Note: This is a personal project of my own; I believe/assume this is an original work and similar work has not been carried out by anyone else.
It seesm most people want to know what this used for; this is a comment I wrote in reddit
"I try to explain
with a little example say we need to
predict Partition coefficient of a chemical
molecule. A partition coefficient(P) or Log
P can take any real values both positive or
negative eg: Acetamide= -1.16. If we want
to predict such values for a chemical
molecule in neural network then we have to
use linear activation function as last
layer and need to train it in a regression
way, which may or may not succeed.
My idea is to avoid this step and predict
real numbers as binary classification with
a certain length. As a proof of my idea I
made a auto encoder which was able to get a
fair good but not the best predictions"
There are two ways, that I know of, to generate real numbers using neural networks and those are the regression and seq2seq approaches. From experience I can say that both regression and recurrent(seq2seq) methods are computationally heavy and I also assume the transformer(seq2seq) technique may also need more computation. In this project my goal was to generate real numbers using classification only approach with a simple neural network. The advantages of such method will be fast training and quick prediciton of outputs. An another novel application for this is building a neural network enabled calculator for deterministic real number operations.
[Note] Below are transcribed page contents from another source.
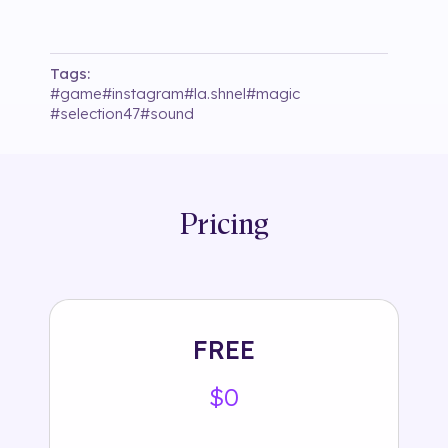
Tags:
#
game
#
instagram
#
la.shnel
#
magic
#
selection47
#
sound
Pricing
FREE
$0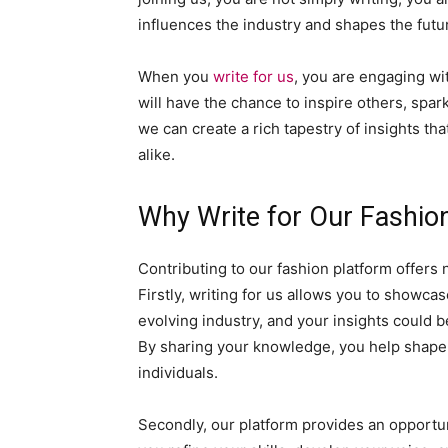
influences the industry and shapes the futur
When you
write for us
, you are engaging wi
will have the chance to inspire others, spar
we can create a rich tapestry of insights th
alike.
Why Write for Our Fashio
Contributing to our fashion platform offer
Firstly, writing for us allows you to showcas
evolving industry, and your insights could 
By sharing your knowledge, you help shape 
individuals.
Secondly, our platform provides an opportun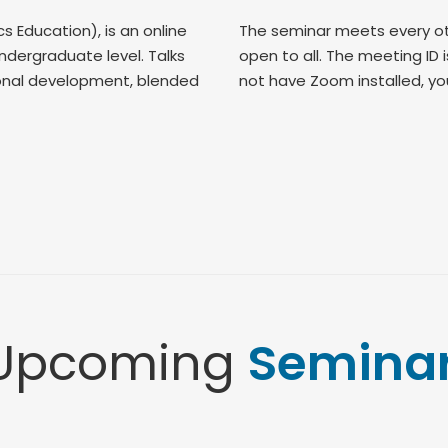
Education), is an online
The seminar meets every ot
dergraduate level. Talks
open to all. The meeting ID 
sional development, blended
not have Zoom installed, you 
Upcoming
Semina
Real number in its real form cannot be used for a classification method. We need to convert real numbers to a binary vector form. First we need to separate real numbers into its three corresponding Sign, Integers and Decimal/Placeholder parts. An example for such breakup can be seen in the below image.
A linear neural network was used for this project but any other varieties of neural network will also work. Because my primary aim was to validate my idea I had used a autoencoder model to generate real numbers. The autoencoder model has three input heads and three output heads.
Input Heads: Sign, Integers, Decimal
Output Heads: Sign, Integers, Decimal
Real: [29.462 10.119 16. 54.483 81.462 77.
5.2 64.73 17.3 17.25 ]
Pred: [52.462, 52.119, 16.0, 92.483,
52.462, 77.0, 5.2, 64.73, 17.3, 17.25]
Loss: 0.7908857719954486
Real: [77.97 48.1 51.95 25.358 71.813 21.05
92.2 84.6 61.4 51.272]
Pred: [77.97, 48.1, 51.95,
49.358000000000004, 46.813, 21.05, 92.2,
84.60000000000001, 61.400000000000006,
29.272000000000002]
Loss: 0.27221214151122436
Real: [49.9 62.75 51.209 2.33 0.2 45.3
24.188 7.83 23.14 75.9 ]
Pred: [49.900000000000006, 62.75, 17.209,
2.33, 0.2, 45.300000000000004, 25.188,
7.83, 23.14, 75.9]
Loss: 0.35590826826738353
The outputs are very encouraging and neural
network was able to predict majoririty of
real numbers correctly. Loss function
corresponding to Sign and Decimal output
heads were optimized properly. But In my
option the stochasticity of generated real
numbers was due to the sub optimal loss
functions used for integers head. A much
more improved integer head loss function
might increase the accuracy of prediction.
Overfitting the model also helped to attain
good predicitons, adding dropouts
significantly affected the output results.
Project Github Page: https://github.com/Gananath/Real
Improving the accuracy of prediction.
Building a neural network calculator with this idea.
Posible application includes all the works which needs real numbers eg, velocity prediction, drug likeness prediciton etc.